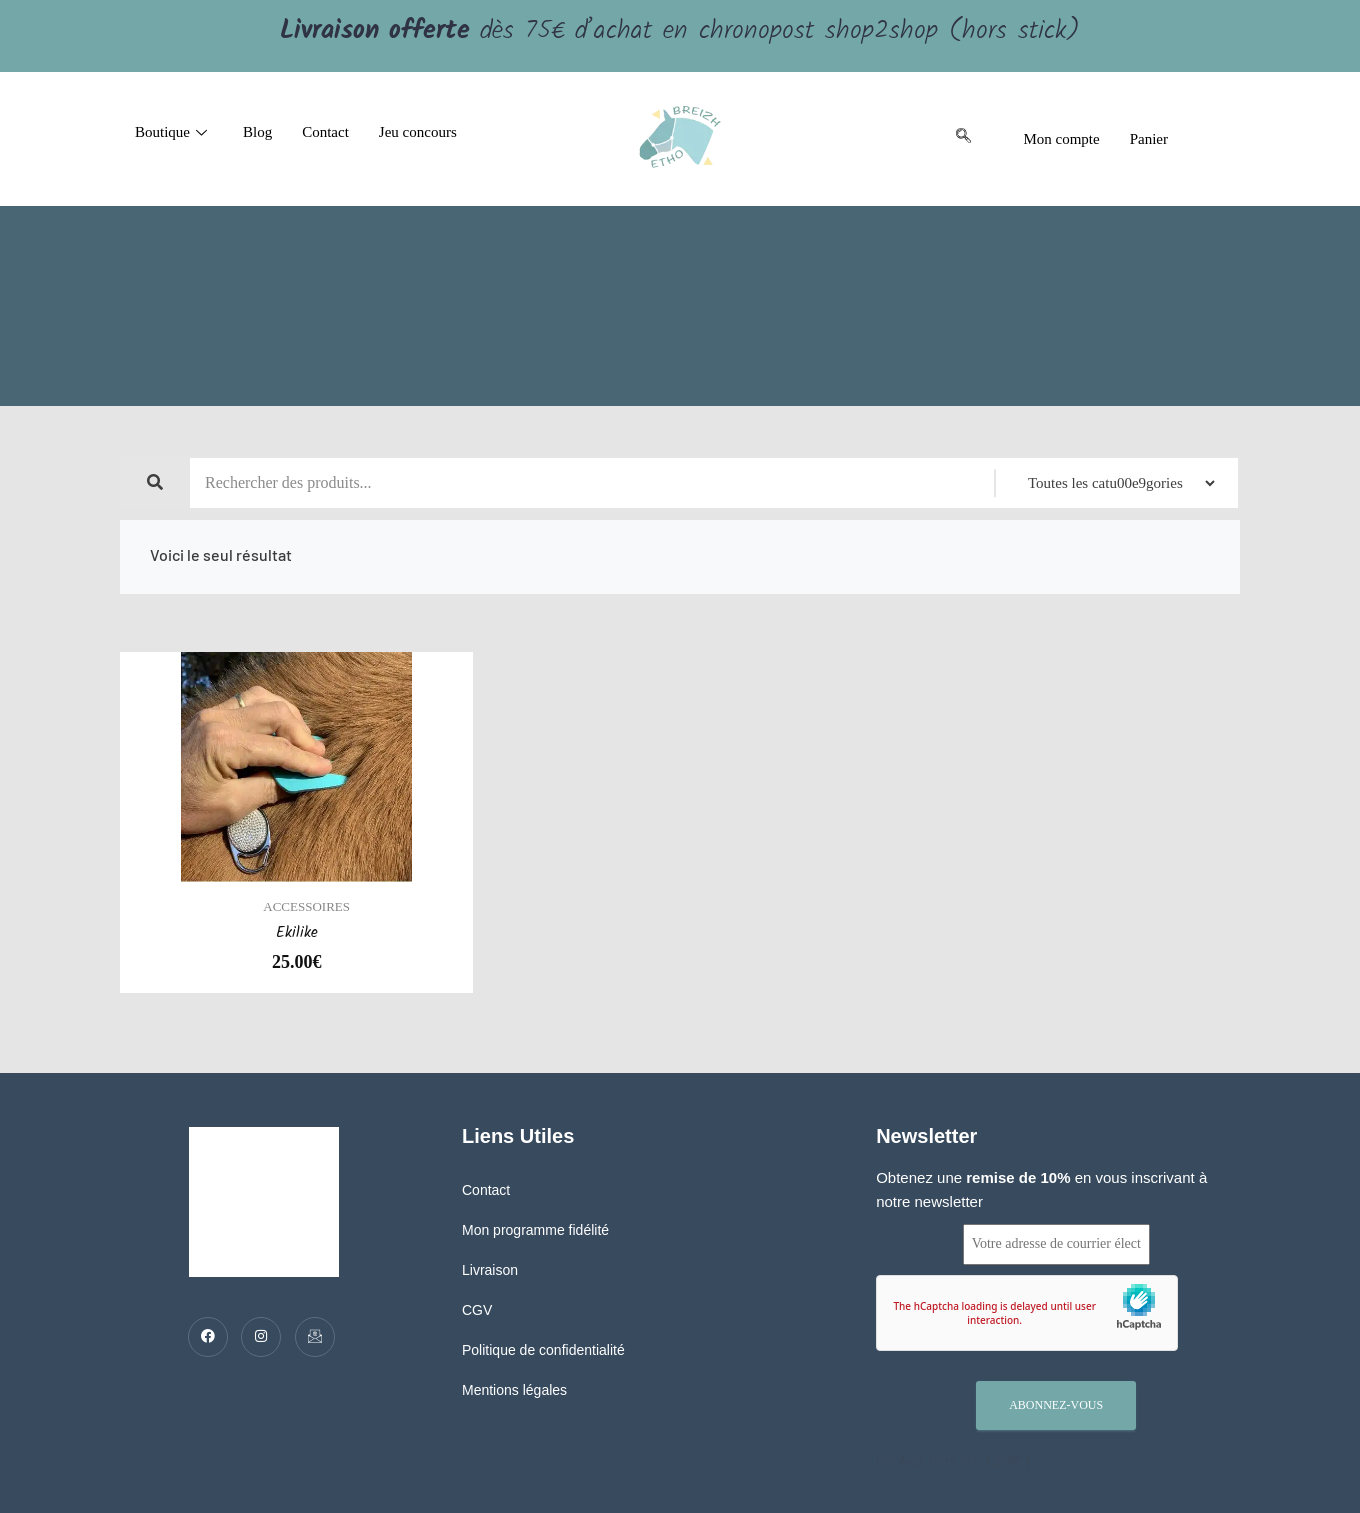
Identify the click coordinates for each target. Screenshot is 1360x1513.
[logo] (680, 139)
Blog (257, 132)
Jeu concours (418, 132)
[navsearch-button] (963, 139)
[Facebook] (208, 1337)
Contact (325, 132)
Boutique (171, 132)
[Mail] (315, 1337)
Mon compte (1061, 139)
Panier (1149, 139)
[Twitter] (261, 1337)
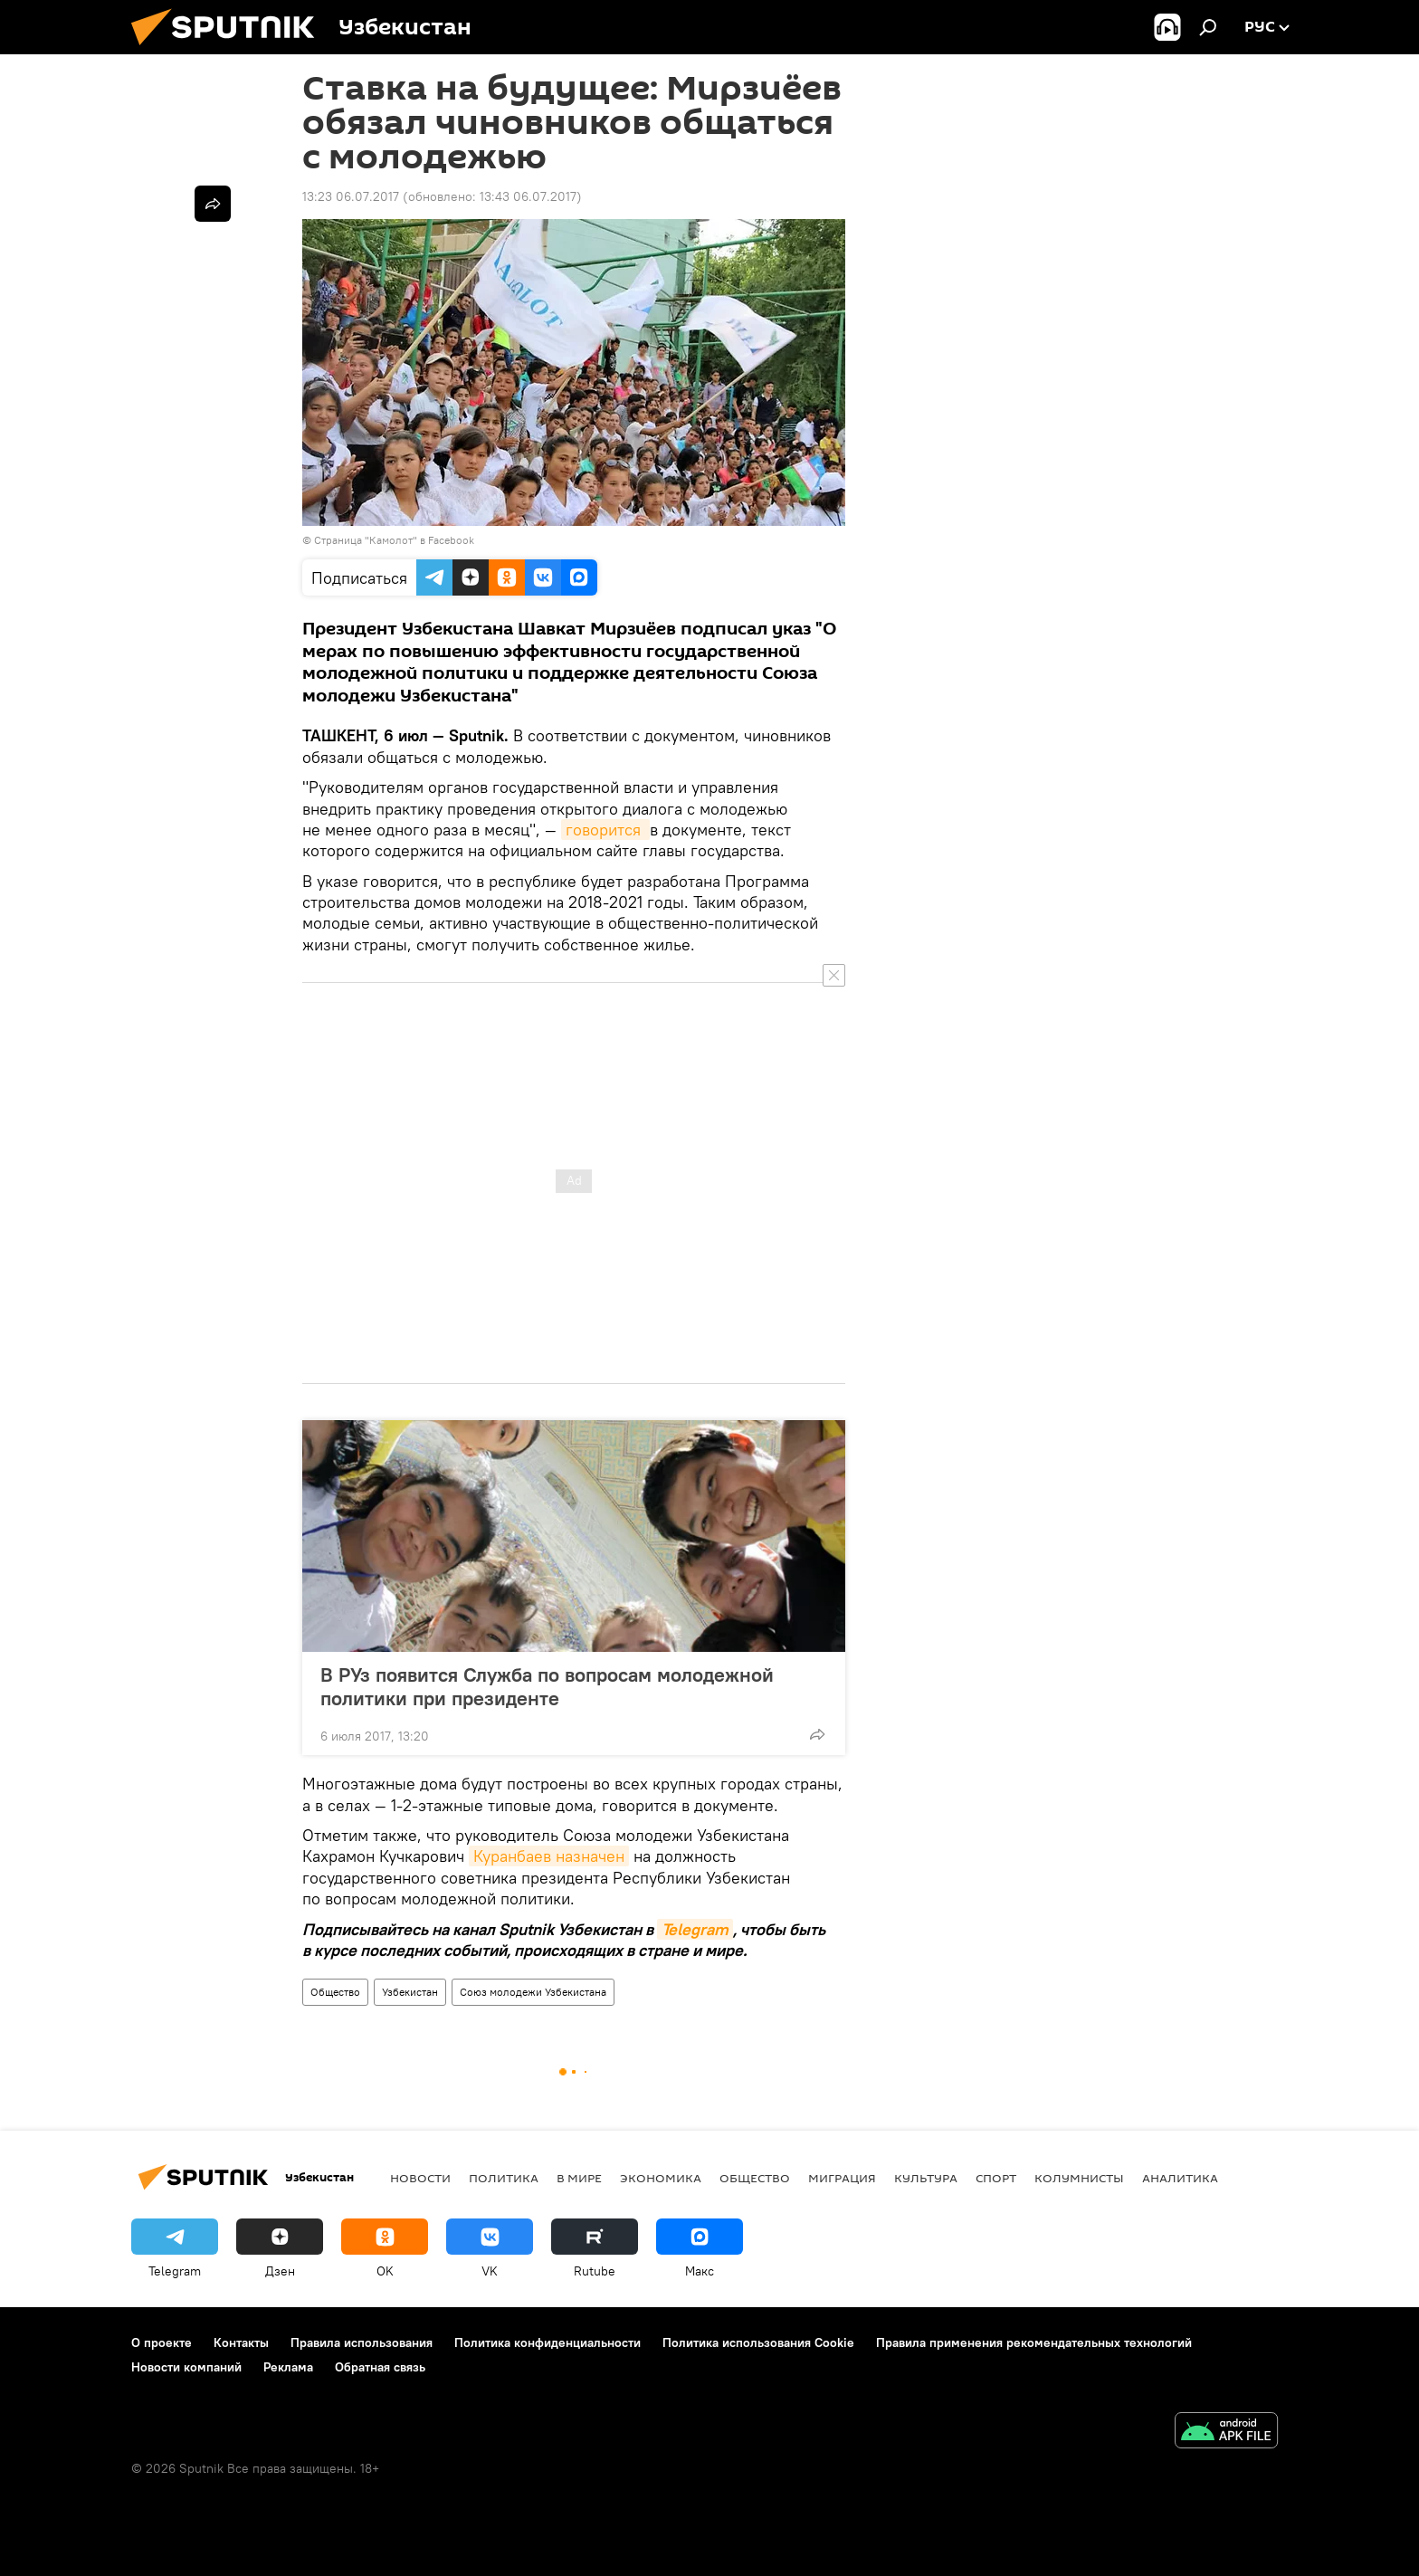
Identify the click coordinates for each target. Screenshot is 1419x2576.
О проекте (161, 2342)
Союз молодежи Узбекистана (533, 1992)
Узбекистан (410, 1992)
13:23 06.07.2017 (350, 196)
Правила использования (361, 2342)
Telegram (695, 1929)
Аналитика (1180, 2178)
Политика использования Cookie (758, 2342)
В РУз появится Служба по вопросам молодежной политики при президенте (547, 1686)
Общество (335, 1992)
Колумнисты (1079, 2178)
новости (420, 2178)
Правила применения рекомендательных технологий (1034, 2342)
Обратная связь (380, 2367)
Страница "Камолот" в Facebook (394, 540)
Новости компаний (186, 2367)
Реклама (288, 2367)
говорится (605, 829)
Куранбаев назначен (548, 1856)
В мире (579, 2178)
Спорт (996, 2178)
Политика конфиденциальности (547, 2342)
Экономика (660, 2178)
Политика (503, 2178)
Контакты (241, 2342)
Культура (925, 2178)
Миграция (842, 2178)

= = = = =

Exactly the lines from the line containing "Mon compte (1061, 139)" to the end of the records need to be copied, both ends included, with pictures left out.

__YOUR RESPONSE__
Mon compte (1061, 139)
Panier (1149, 139)
[Twitter] (261, 1337)
Identify the click coordinates for each target. Screenshot is 1419x2576.
О проекте (161, 2342)
Союз молодежи Узбекистана (533, 1992)
Узбекистан (410, 1992)
13:23 06.07.2017 (350, 196)
Правила использования (361, 2342)
Telegram (695, 1929)
Аналитика (1180, 2178)
Политика использования Cookie (758, 2342)
В РУз появится Служба по вопросам молодежной политики при президенте (547, 1686)
Общество (335, 1992)
Колумнисты (1079, 2178)
новости (420, 2178)
Правила применения рекомендательных технологий (1034, 2342)
Обратная связь (380, 2367)
Страница "Камолот" в Facebook (394, 540)
Новости компаний (186, 2367)
Реклама (288, 2367)
говорится (605, 829)
Куранбаев назначен (548, 1856)
В мире (579, 2178)
Спорт (996, 2178)
Политика конфиденциальности (547, 2342)
Экономика (660, 2178)
Политика (503, 2178)
Контакты (241, 2342)
Культура (925, 2178)
Миграция (842, 2178)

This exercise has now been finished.